"Não trocava as ovelhas por nada deste mundo"

José Maria, Pastor
José Maria, Pastor [por Mara Alves]

A seca preocupa quem vive do pastoreio. José Maria anda atrás das ovelhas há quase seis décadas. Mesmo assim não pensa deixar o ofício de uma vida. Ele e o Sarilho que o segue há sete anos. O único lamento que tem é não saber ler nem escrever.

O relógio marca meio-dia. O sol já vai alto. O calor faz-se sentir de uma forma intensa, um calor impróprio para a época, mas típico da seca que se faz sentir em todo país. Em Mosteiros, no distrito de Portalegre, a planície alentejana encontra-se devastada pela seca que teima em continuar. José Maria, pastor há 58 anos, está preocupado.

Há muitos anos que anda com um rebanho e não se lembra de um ano como este. “Parece-me que um tempo tão ruim como este ano ainda não tinha aparecido”. O suor teima em escorre-lhe pelo rosto. As tentativas de o enxugar com o lenço de tecido que tira da algibeira, de nada valem. A temperatura está muito elevada.
Aproveitando a sombra de um chaparro, José Maria senta-se para petiscar um naco de pão, um pedaço de presunto e uma laranja.
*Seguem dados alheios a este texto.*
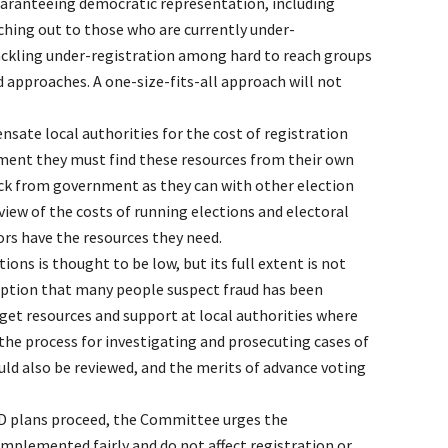
aranteeing democratic representation, including
ching out to those who are currently under-
ackling under-registration among hard to reach groups
d approaches. A one-size-fits-all approach will not
ate local authorities for the cost of registration
oment they must find these resources from their own
ck from government as they can with other election
view of the costs of running elections and electoral
ors have the resources they need.
tions is thought to be low, but its full extent is not
eption that many people suspect fraud has been
t resources and support at local authorities where
the process for investigating and prosecuting cases of
ld also be reviewed, and the merits of advance voting
D plans proceed, the Committee urges the
mplemented fairly and do not affect registration or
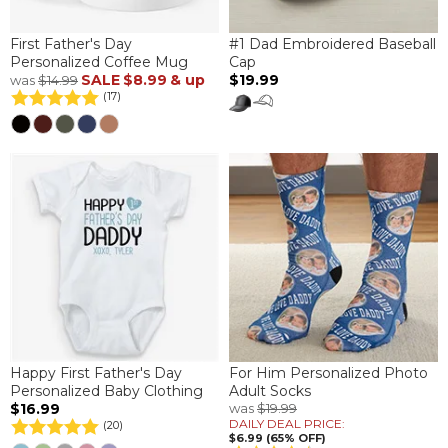
First Father's Day
#1 Dad Embroidered Baseball
Personalized Coffee Mug
Cap
SALE
$8.99
& up
$19.99
was
$14.99
(17)
Happy First Father's Day
For Him Personalized Photo
Personalized Baby Clothing
Adult Socks
$16.99
was
$19.99
DAILY DEAL PRICE:
(20)
$6.99 (65% OFF)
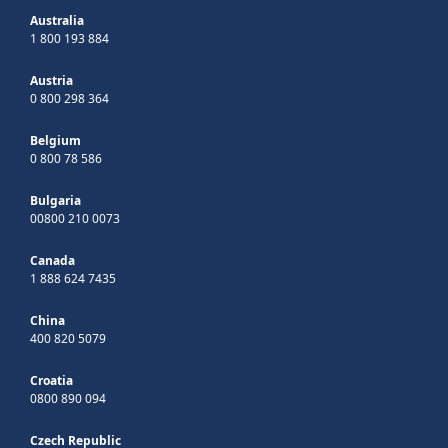
Australia
1 800 193 884
Austria
0 800 298 364
Belgium
0 800 78 586
Bulgaria
00800 210 0073
Canada
1 888 624 7435
China
400 820 5079
Croatia
0800 890 094
Czech Republic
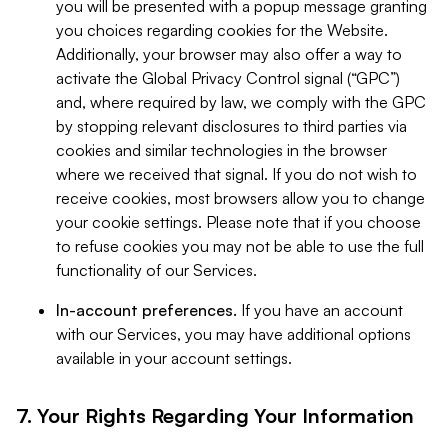
you will be presented with a popup message granting
you choices regarding cookies for the Website.
Additionally, your browser may also offer a way to
activate the Global Privacy Control signal (“GPC”)
and, where required by law, we comply with the GPC
by stopping relevant disclosures to third parties via
cookies and similar technologies in the browser
where we received that signal. If you do not wish to
receive cookies, most browsers allow you to change
your cookie settings. Please note that if you choose
to refuse cookies you may not be able to use the full
functionality of our Services.
In-account preferences.
If you have an account
with our Services, you may have additional options
available in your account settings.
7. Your Rights Regarding Your Information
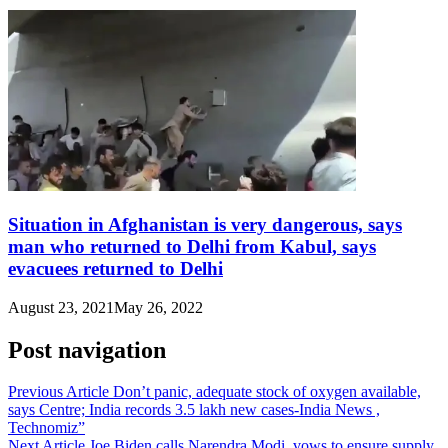
Situation in Afghanistan is very dangerous, says
man who returned to Delhi from Kabul, says
evacuees returned to Delhi
August 23, 2021
May 26, 2022
Post navigation
Previous Article
Don’t panic, adequate stock of oxygen available,
says Centre; India records 3.5 lakh new cases-India News ,
Technomiz”
Next Article
Joe Biden calls Narendra Modi, vows to ensure supply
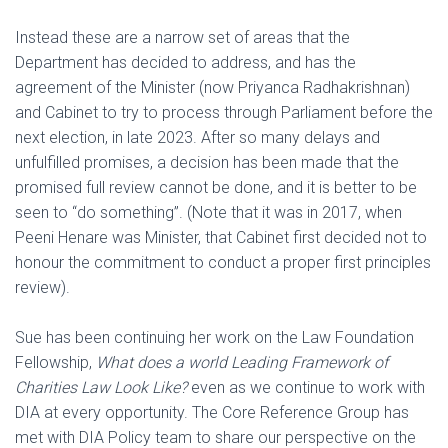
Instead these are a narrow set of areas that the
Department has decided to address, and has the
agreement of the Minister (now Priyanca Radhakrishnan)
and Cabinet to try to process through Parliament before the
next election, in late 2023. After so many delays and
unfulfilled promises, a decision has been made that the
promised full review cannot be done, and it is better to be
seen to “do something”. (Note that it was in 2017, when
Peeni Henare was Minister, that Cabinet first decided not to
honour the commitment to conduct a proper first principles
review).
Sue has been continuing her work on the Law Foundation
Fellowship,
What does
a world Leading Framework of
Charities Law Look Like?
even as we continue to work with
DIA at every opportunity. The Core Reference Group has
met with DIA Policy team to share our perspective on the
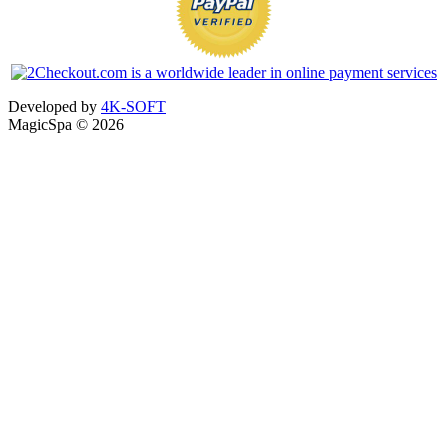
Developed by
4K-SOFT
MagicSpa © 2026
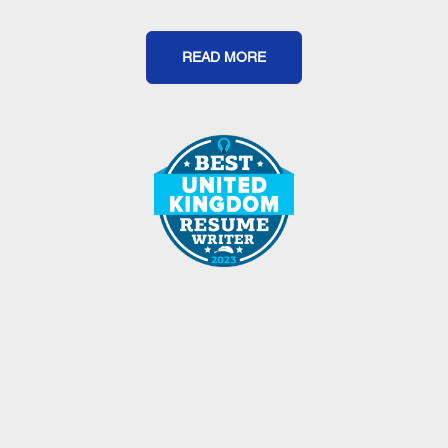
READ MORE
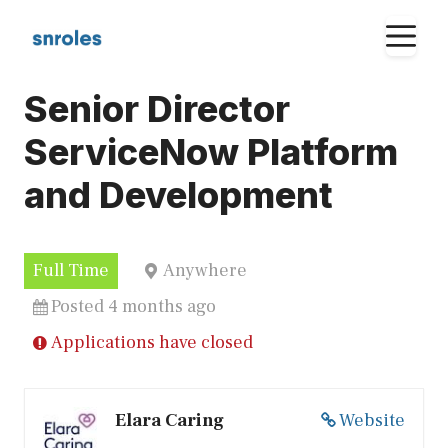
Skip
M
to
content
Senior Director
ServiceNow Platform
and Development
Full Time
Anywhere
Posted 4 months ago
Applications have closed
Elara Caring
Website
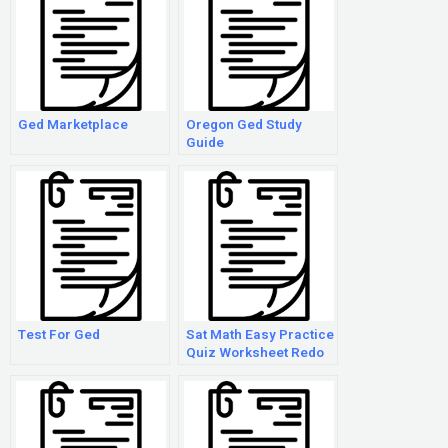
Ged Marketplace
Oregon Ged Study
Guide
Test For Ged
Sat Math Easy Practice
Quiz Worksheet Redo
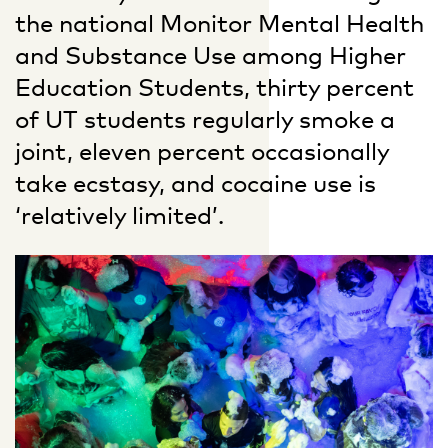
the national Monitor Mental Health
and Substance Use among Higher
Education Students, thirty percent
of UT students regularly smoke a
joint, eleven percent occasionally
take ecstasy, and cocaine use is
‘relatively limited’.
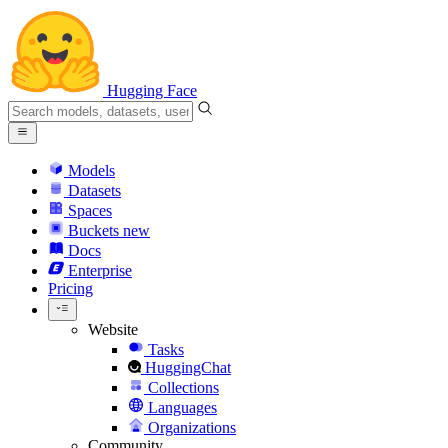
Hugging Face
Models
Datasets
Spaces
Buckets
new
Docs
Enterprise
Pricing
Website
Tasks
HuggingChat
Collections
Languages
Organizations
Community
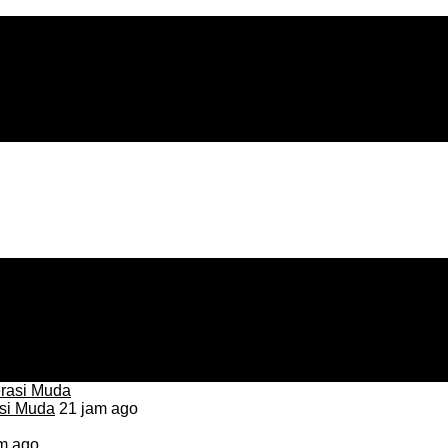
asi Muda
21 jam ago
m ago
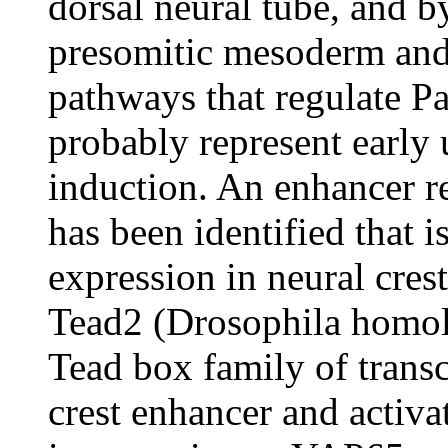
dorsal neural tube, and b
presomitic mesoderm and
pathways that regulate Pa
probably represent early 
induction. An enhancer r
has been identified that is
expression in neural cres
Tead2 (Drosophila homol
Tead box family of transcr
crest enhancer and activa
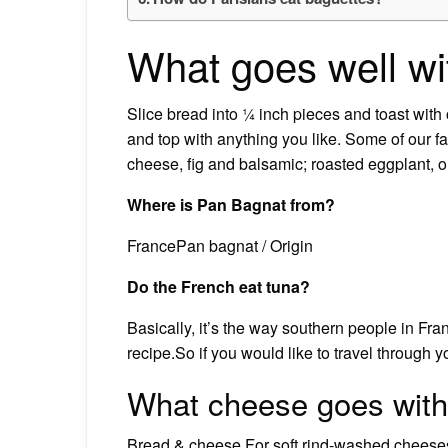
What goes well wi
Slice bread into ¼ inch pieces and toast with o
and top with anything you like. Some of our fa
cheese, fig and balsamic; roasted eggplant,
Where is Pan Bagnat from?
FrancePan bagnat / Origin
Do the French eat tuna?
Basically, it’s the way southern people in Fra
recipe.So if you would like to travel through y
What cheese goes with
Bread & cheese For soft rind-washed cheese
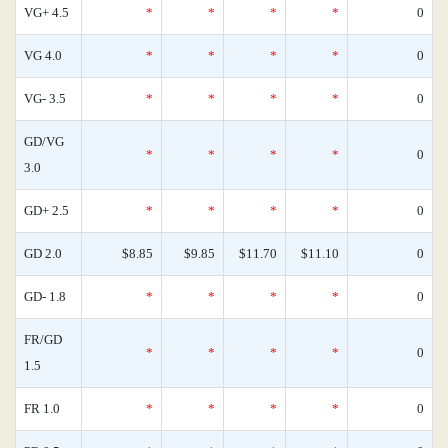
VG+ 4.5
*
*
*
*
0
VG 4.0
*
*
*
*
0
VG- 3.5
*
*
*
*
0
GD/VG
*
*
*
*
0
3.0
GD+ 2.5
*
*
*
*
0
GD 2.0
$8.85
$9.85
$11.70
$11.10
0
GD- 1.8
*
*
*
*
0
FR/GD
*
*
*
*
0
1.5
FR 1.0
*
*
*
*
0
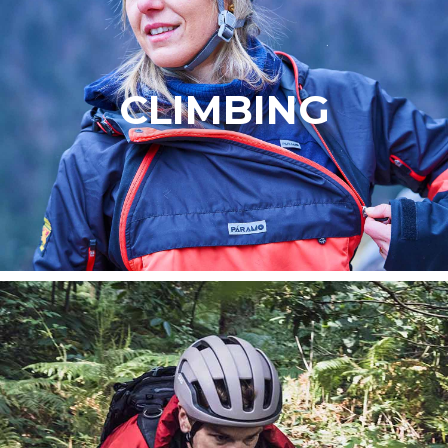
CLIMBING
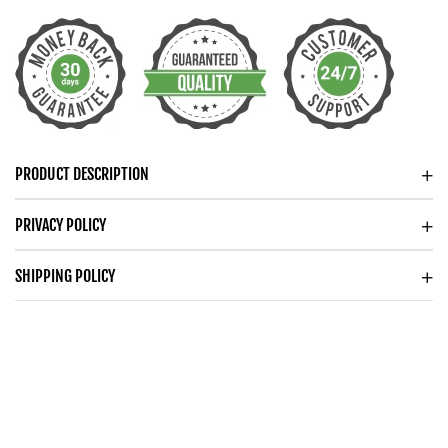
PROMISE
PROMISE
NECKLACE
NECKLACE
CONNECTED
CONNECTED
HOOPS
HOOPS
NECKLACE
NECKLACE
PRODUCT DESCRIPTION
PRIVACY POLICY
SHIPPING POLICY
Junto dele está o “Sarilho”. É o seu cão pastor. Tem pêlo grisalho de tom acastanhado, meio sujo, fruto da idade. O “Sarilho”não abandona o dono nem um só momento, é o seu amigo mais fiel, a sua única companhia. “Este cão anda comigo há sete anos. Tem sido a minha companhia”, lembra José Maria.

A solidão é a companhia a que este pastor já se habituou há muito tempo. Estar só já é um hábito, estranho é quando aparece alguém para conversar, porque aqui, todos os dias são iguais. Acorda-se e deita-se cedo. Faça chuva, faça sol.
Eram cinco da manhã quando José Maria se levantou. Desde sempre que é assim, o corpo de José Maria já se habituou a esta rotina de anos. “Nunca precisei de relógio levanto-me sempre de madrugada e até ao dia de hoje contam-se pelos dedos as vezes que me deixei dormir”.
Este homem nunca conheceu outra vida senão esta, a de andar atrás do rebanho. Os animais são o seu alento. “Gosto desta liberdade, de ouvir os chocalhos das ovelhas, de as ouvir a comer”.

Nunca aprendi a ler

Mas apesar do gosto por esta profissão, a vida de pastor não tem sido fácil para José Maria. Aos 7 anos de idade saiu de casa dos pais para ganhar o sustento e comprar o seu primeiro par de sapatos. Até hoje nunca mais parou.
“Já apanhei muita chuva e muito frio nesta vida, mas não trocava as ovelhas por nada deste mundo”.

Não sabe ler nem escrever, e essa é uma das frustrações da sua vida, diz com um ar emocionado. “Nunca aprendi a ler nem a escrever, tenho visto muitas escolas por fora, mas por dentro nunca vi nenhuma”. Um sonho de uma vida que o destino se encarregou de adiar, talvez para sempre. “Agora com esta idade já não tenho memória para aprender letras, o que é que se há-de fazer o destino quis assim”.